## Dataset excerpts
[Start of section]
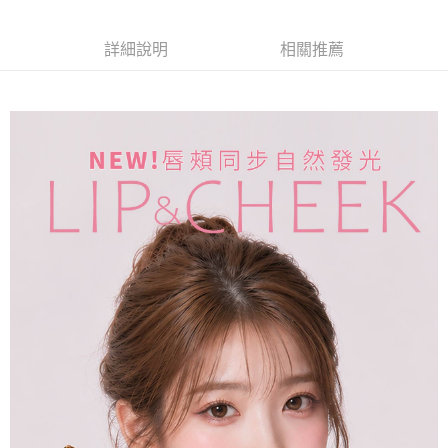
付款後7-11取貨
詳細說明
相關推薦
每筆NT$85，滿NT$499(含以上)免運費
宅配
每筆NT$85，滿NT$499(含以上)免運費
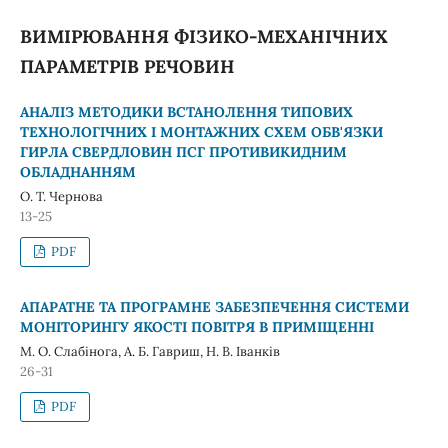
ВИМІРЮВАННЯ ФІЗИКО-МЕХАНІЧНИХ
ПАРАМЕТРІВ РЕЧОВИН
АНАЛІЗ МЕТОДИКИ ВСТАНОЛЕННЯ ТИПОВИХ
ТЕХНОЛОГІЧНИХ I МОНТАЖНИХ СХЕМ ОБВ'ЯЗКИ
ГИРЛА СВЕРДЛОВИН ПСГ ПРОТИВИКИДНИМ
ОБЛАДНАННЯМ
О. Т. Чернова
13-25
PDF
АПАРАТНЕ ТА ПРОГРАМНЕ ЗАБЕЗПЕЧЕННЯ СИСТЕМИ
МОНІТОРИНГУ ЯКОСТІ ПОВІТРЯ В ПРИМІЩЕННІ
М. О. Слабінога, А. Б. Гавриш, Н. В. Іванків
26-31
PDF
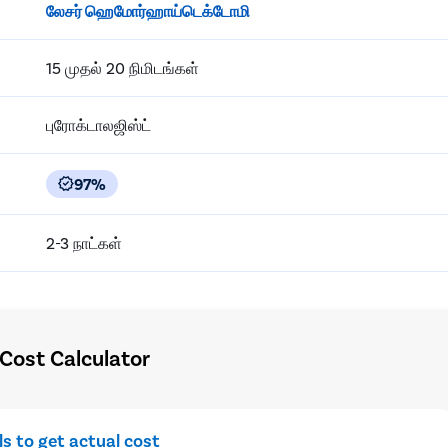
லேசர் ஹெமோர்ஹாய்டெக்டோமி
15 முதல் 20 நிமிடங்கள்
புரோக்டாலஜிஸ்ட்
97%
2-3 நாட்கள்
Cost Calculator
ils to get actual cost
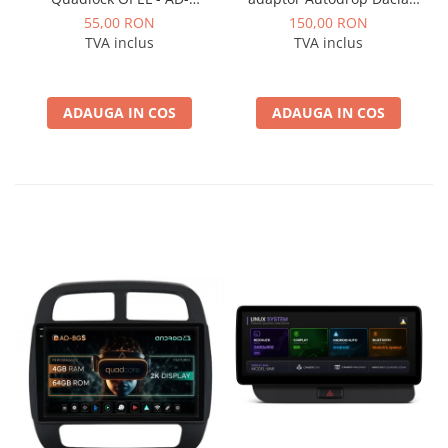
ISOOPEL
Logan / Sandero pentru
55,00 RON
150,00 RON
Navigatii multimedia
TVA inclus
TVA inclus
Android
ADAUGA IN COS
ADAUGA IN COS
[End of section]
The records are to be duplicated in full and exactly, with images left out.

## Reply
付款後7-11取貨
詳細說明
相關推薦
每筆NT$85，滿NT$499(含以上)免運費
宅配
每筆NT$85，滿NT$499(含以上)免運費
ВИМІРЮВАННЯ ФІЗИКО-МЕХАНІЧНИХ
ПАРАМЕТРІВ РЕЧОВИН
АНАЛІЗ МЕТОДИКИ ВСТАНОЛЕННЯ ТИПОВИХ
ТЕХНОЛОГІЧНИХ I МОНТАЖНИХ СХЕМ ОБВ'ЯЗКИ
ГИРЛА СВЕРДЛОВИН ПСГ ПРОТИВИКИДНИМ
ОБЛАДНАННЯМ
О. Т. Чернова
13-25
PDF
АПАРАТНЕ ТА ПРОГРАМНЕ ЗАБЕЗПЕЧЕННЯ СИСТЕМИ
МОНІТОРИНГУ ЯКОСТІ ПОВІТРЯ В ПРИМІЩЕННІ
М. О. Слабінога, А. Б. Гавриш, Н. В. Іванків
26-31
PDF
லேசர் ஹெமோர்ஹாய்டெக்டோமி
15 முதல் 20 நிமிடங்கள்
புரோக்டாலஜிஸ்ட்
97%
2-3 நாட்கள்
Cost Calculator
ils to get actual cost
ISOOPEL
Logan / Sandero pentru
55,00 RON
150,00 RON
Navigatii multimedia
TVA inclus
TVA inclus
Android
ADAUGA IN COS
ADAUGA IN COS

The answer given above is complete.